知的障害児と家族の支援からはじまり、気がついたら発達障害、不登校、子どもの貧困などいろいろと。関西某所で悩みの尽きない零細NPO代表の日々。

福祉関係者はいま何を思っているのだろう

 まあ、福祉関係者は全体的に元気が出ない結果だろうと想像する。当事者も支援者も。
 新与党が「反福祉」までも叫んできたわけではないし、「きっと福祉に熱心だろう」と信じられてきた民主党がこの3年で従来の流れを大きくひっくり返すような変化が生み出せてきたわけでもない。だから「これでも自分の生活は特に変わらない」という人も多いだろうし、3年前までの政権与党と構築してきた信頼関係がある人たちは今回の結果に喜んでいるだろう。
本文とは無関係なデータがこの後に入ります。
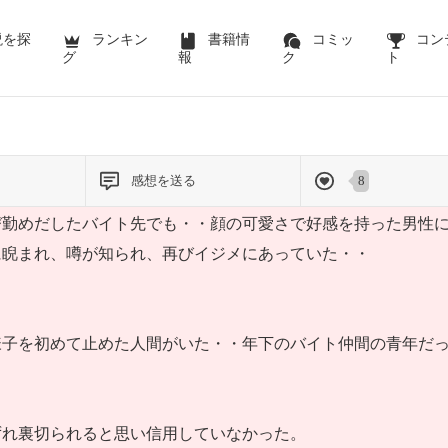
説を探
ランキン
書籍情
コミッ
コン
グ
報
ク
ト
感想を送る
8
び勤めだしたバイト先でも・・顔の可愛さで好感を持った男性
に睨まれ、噂が知られ、再びイジメにあっていた・・
様子を初めて止めた人間がいた・・年下のバイト仲間の青年だ
ずれ裏切られると思い信用していなかった。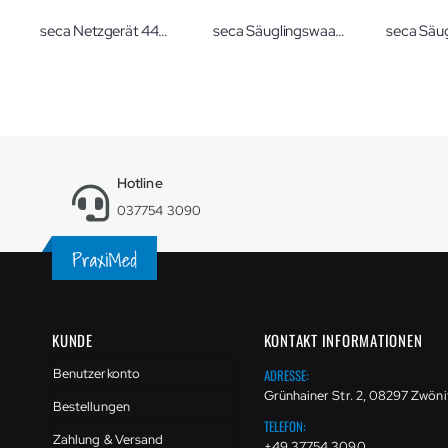
seca Netzgerät 447 Kabellänge 185 cm
seca Säuglingswaage 354 Breast-Milk-Intake-Funktion
Hotline
037754 3090
KUNDE
KONTAKT INFORMATIONEN
ADRESSE:
Benutzerkonto
Grünhainer Str. 2, 08297 Zwöni
Bestellungen
TELEFON:
Zahlung & Versand
+49 37754 3090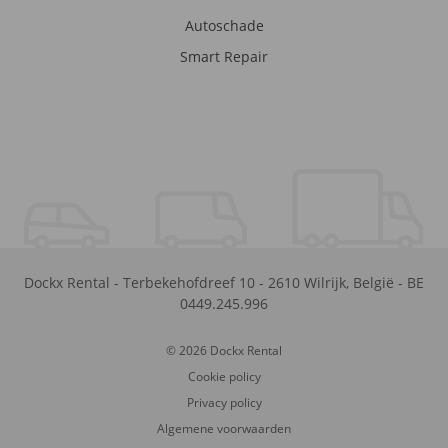
Autoschade
Smart Repair
Dockx Rental
-
Terbekehofdreef 10
-
2610
Wilrijk
,
België
-
BE
0449.245.996
© 2026 Dockx Rental
Cookie policy
Privacy policy
Algemene voorwaarden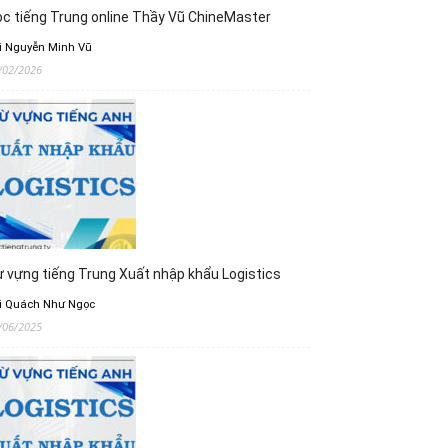
c tiếng Trung online Thầy Vũ ChineMaster
i Nguyễn Minh Vũ
/02/2026
 vựng tiếng Trung Xuất nhập khẩu Logistics
i Quách Như Ngọc
/06/2025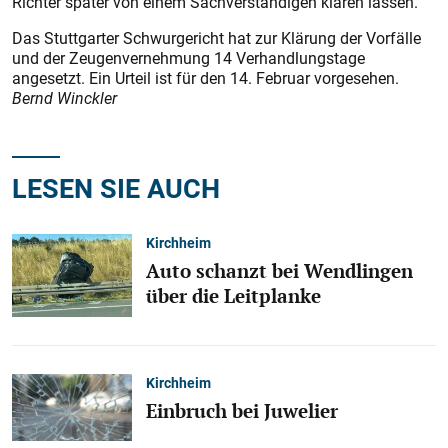
Richter später von einem Sachverständigen klären lassen.
Das Stuttgarter Schwurgericht hat zur Klärung der Vorfälle
und der Zeugenvernehmung 14 Verhandlungstage
angesetzt. Ein Urteil ist für den 14. Februar vorgesehen.
Bernd Winckler
LESEN SIE AUCH
Kirchheim
Auto schanzt bei Wendlingen
über die Leitplanke
Kirchheim
Einbruch bei Juwelier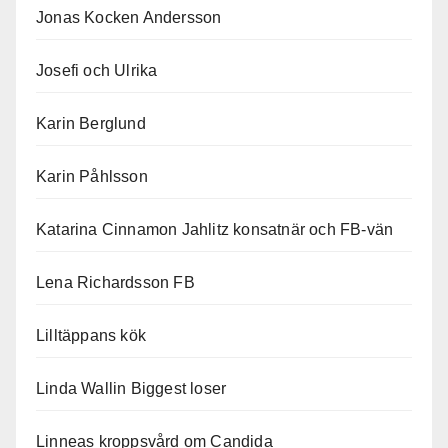
Jonas Kocken Andersson
Josefi och Ulrika
Karin Berglund
Karin Påhlsson
Katarina Cinnamon Jahlitz konsatnär och FB-vän
Lena Richardsson FB
Lilltäppans kök
Linda Wallin Biggest loser
Linneas kroppsvård om Candida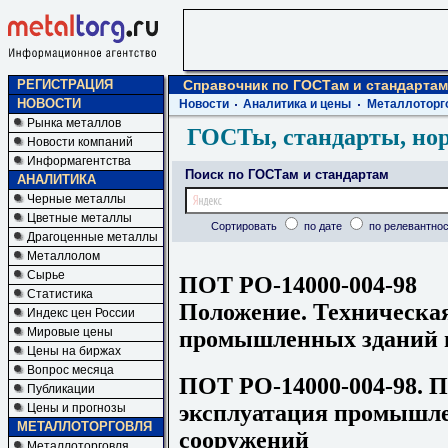
РЕГИСТРАЦИЯ
Справочник по ГОСТам и стандартам
НОВОСТИ
Новости
Аналитика и цены
Металлоторг
Рынка металлов
ГОСТы, стандарты, но
Новости компаний
Информагентства
Поиск по ГОСТам и стандартам
АНАЛИТИКА
Черные металлы
Цветные металлы
Сортировать
по дате
по релевантнос
Драгоценные металлы
Металлолом
Сырье
ПОТ РО-14000-004-98
Статистика
Положение. Техническа
Индекс цен России
Мировые цены
промышленных зданий 
Цены на биржах
Вопрос месяца
ПОТ РО-14000-004-98. П
Публикации
эксплуатация промышле
Цены и прогнозы
МЕТАЛЛОТОРГОВЛЯ
сооружений
Металлоторговля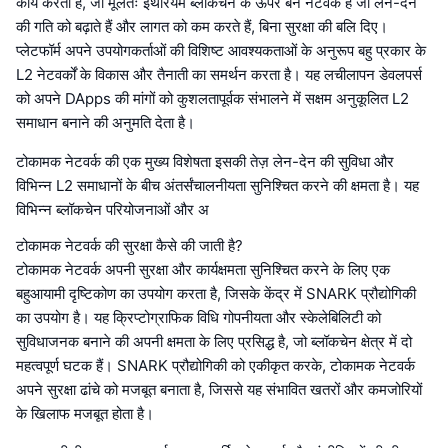
कार्य करता है, जो मूलतः इथेरियम ब्लॉकचेन के ऊपर बने नेटवर्क हैं जो लेन-देन
की गति को बढ़ाते हैं और लागत को कम करते हैं, बिना सुरक्षा की बलि दिए।
प्लेटफॉर्म अपने उपयोगकर्ताओं की विशिष्ट आवश्यकताओं के अनुरूप बहु प्रकार के
L2 नेटवर्कों के विकास और तैनाती का समर्थन करता है। यह लचीलापन डेवलपर्स
को अपने DApps की मांगों को कुशलतापूर्वक संभालने में सक्षम अनुकूलित L2
समाधान बनाने की अनुमति देता है।
टोकामक नेटवर्क की एक मुख्य विशेषता इसकी तेज़ लेन-देन की सुविधा और
विभिन्न L2 समाधानों के बीच अंतर्संचालनीयता सुनिश्चित करने की क्षमता है। यह
विभिन्न ब्लॉकचेन परियोजनाओं और अ
टोकामक नेटवर्क की सुरक्षा कैसे की जाती है?
टोकामक नेटवर्क अपनी सुरक्षा और कार्यक्षमता सुनिश्चित करने के लिए एक
बहुआयामी दृष्टिकोण का उपयोग करता है, जिसके केंद्र में SNARK प्रौद्योगिकी
का उपयोग है। यह क्रिप्टोग्राफिक विधि गोपनीयता और स्केलेबिलिटी को
सुविधाजनक बनाने की अपनी क्षमता के लिए प्रसिद्ध है, जो ब्लॉकचेन क्षेत्र में दो
महत्वपूर्ण घटक हैं। SNARK प्रौद्योगिकी को एकीकृत करके, टोकामक नेटवर्क
अपने सुरक्षा ढांचे को मजबूत बनाता है, जिससे यह संभावित खतरों और कमजोरियों
के खिलाफ मजबूत होता है।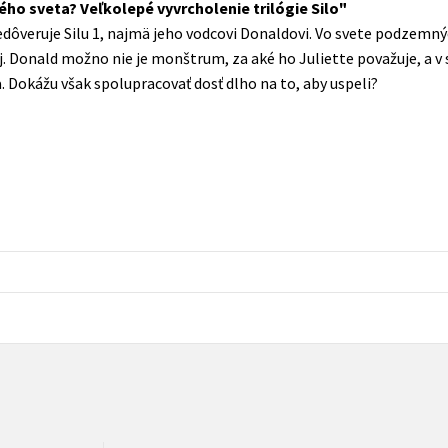
ho sveta? Veľkolepé vyvrcholenie trilógie Silo
Populárně - naučná pro dospělé
nedôveruje Silu 1, najmä jeho vodcovi Donaldovi. Vo svete podzemnýc
Young adult (SK)
Populárně - naučné pro děti
vej. Donald možno nie je monštrum, za aké ho Juliette považuje, a 
Zahraniční literatura
. Dokážu však spolupracovať dosť dlho na to, aby uspeli?
Předškoláci
Zdraví a životní styl
Příroda a zahrada
šechny tituly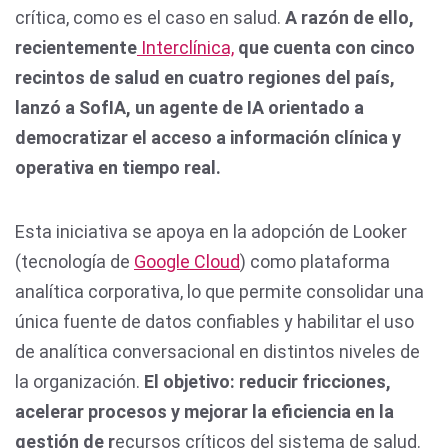
crítica, como es el caso en salud.
A razón de ello,
recientemente
Interclínica,
que cuenta con cinco
recintos de salud en cuatro regiones del país,
lanzó a SofIA, un agente de IA orientado a
democratizar el acceso a información clínica y
operativa en tiempo real.
Esta iniciativa se apoya en la adopción de Looker
(tecnología de
Google Cloud
) como plataforma
analítica corporativa, lo que permite consolidar una
única fuente de datos confiables y habilitar el uso
de analítica conversacional en distintos niveles de
la organización.
El objetivo: reducir fricciones,
acelerar procesos y mejorar la eficiencia en la
gestión de r
ecursos críticos del sistema de salud.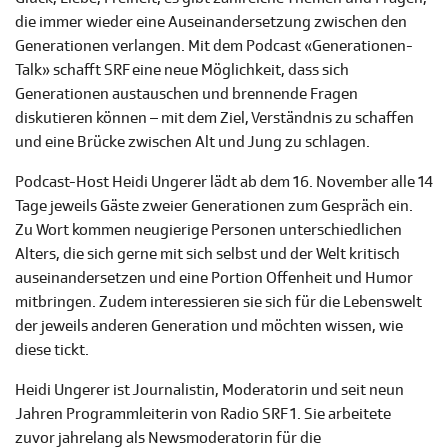
die immer wieder eine Auseinandersetzung zwischen den
Generationen verlangen. Mit dem Podcast «Generationen-
Talk» schafft SRF eine neue Möglichkeit, dass sich
Generationen austauschen und brennende Fragen
diskutieren können – mit dem Ziel, Verständnis zu schaffen
und eine Brücke zwischen Alt und Jung zu schlagen.
Podcast-Host Heidi Ungerer lädt ab dem 16. November alle 14
Tage jeweils Gäste zweier Generationen zum Gespräch ein.
Zu Wort kommen neugierige Personen unterschiedlichen
Alters, die sich gerne mit sich selbst und der Welt kritisch
auseinandersetzen und eine Portion Offenheit und Humor
mitbringen. Zudem interessieren sie sich für die Lebenswelt
der jeweils anderen Generation und möchten wissen, wie
diese tickt.
Heidi Ungerer ist Journalistin, Moderatorin und seit neun
Jahren Programmleiterin von Radio SRF 1. Sie arbeitete
zuvor jahrelang als Newsmoderatorin für die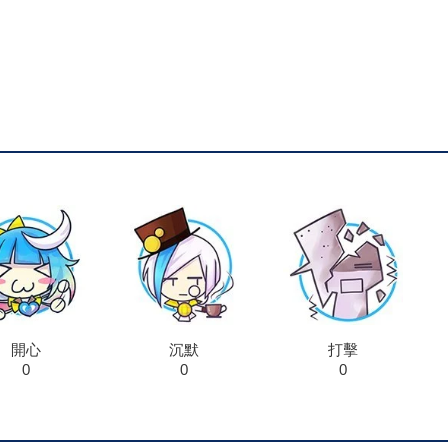
開心
沉默
打擊
0
0
0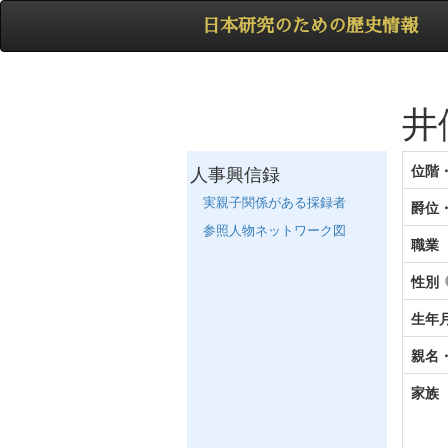
日本研究のための歴史情報
井
人事興信録
位階
実親子関係がある採録者
爵位
参照人物ネットワーク図
職業
性別
生年
親名
家族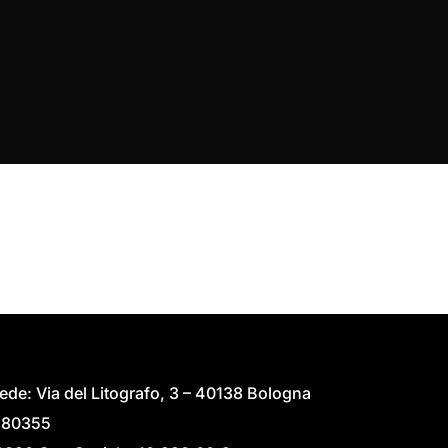
vo!
e: Via del Litografo, 3 – 40138 Bologna
2280355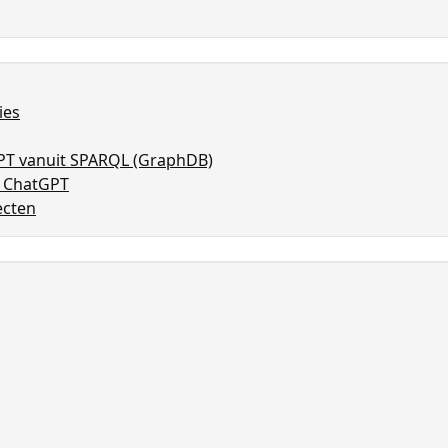
ies
PT vanuit SPARQL (GraphDB)
r ChatGPT
ecten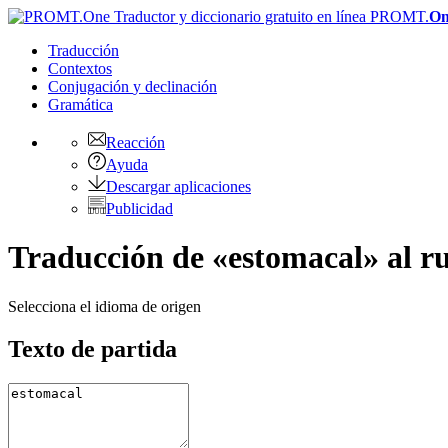
PROMT.
On
Traducción
Contextos
Conjugación
y declinación
Gramática
Reacción
Ayuda
Descargar aplicaciones
Publicidad
Traducción de «estomacal» al r
Selecciona el idioma de origen
Texto de partida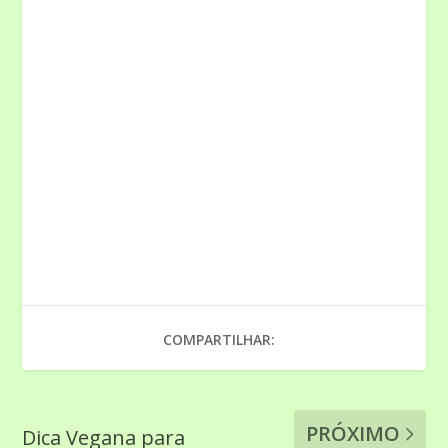
COMPARTILHAR:
PRÓXIMO
Dica Vegana para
 しかし、新与党による国家観とか家族観とか人間観とかが「福祉」と相性がよいと信じている人は極めて少ないはずだ。議席を伸ばした「第三極」についてもそれは同じ。政策の現実性や実効性とは別の話である。
 世論調査で「何を重視しますか」の問いかけに対して最上位に上がってはくるが、現実には争点化されない「社会保障」。世間にとっては「年金」「介護」、がんばっても「子育て支援」ぐらいのイメージでも、その中にはもっと多様な施策が含まれる。障害者などマイノリティの生活を思って票を投じるのは、ほとんどが関係者であろう。それでも多種多様な「分野」を超えて漠然と「マッチョ」な政治路線に不安を感じた人々の中には緩やかな連帯意識はあって、おそらく投票行動にも影響はしていると思う。それでも、これだけの大差がつく結果となった。
 さて、これから福祉関係者は何をすればよいか。政策の最前線に関わる人々はきっとこれまで通り与野党の議員、そして官僚組織とバランスよく関わりながら、いずれも厳しく攻めたてることはなく、特定の論点に絞り込んで現実の成果を目指していくのだろう。では、そのような立場にない一当事者、一支援者にできることは、と考えると、残念ながら見えにくい。自分たちの危機感は、まったく力をもたない程度にしか社会的に浸透しておらず、いったい何によって覆い隠されてしまっているのか、さえよくわからない。
 誰かが「困っている」ことを伝え続けることはできるだろう。しかし、それらの問題解決が社会や人間をめぐる思想と深く結びついているということまで伝えられるかどうかは、また別の戦略が必要であるような気がする。「福祉」は大事だ、と言う票は、今回いったいどこにどんな判断で投じられたのか。ただ「変わるべきだ」という現状批判では予期せぬ結果も起きるし、高すぎる目標設定は信用されないし、抽象的な理念は嫌われる。
 国民の圧倒的な信任を得た、と言えてしまう数字によって、これから何をどう動かされるのか。人の暮らしを支えている具体的な制度を簡単にひっくり返すことはできないから、ひたすら悪いほうにばかり想像する必要まではない。明確に制度が改悪されようとすれば、きっと批判は沸き起こる。ただ、人々の意識が静かに書き換えられていくことのほうが怖い。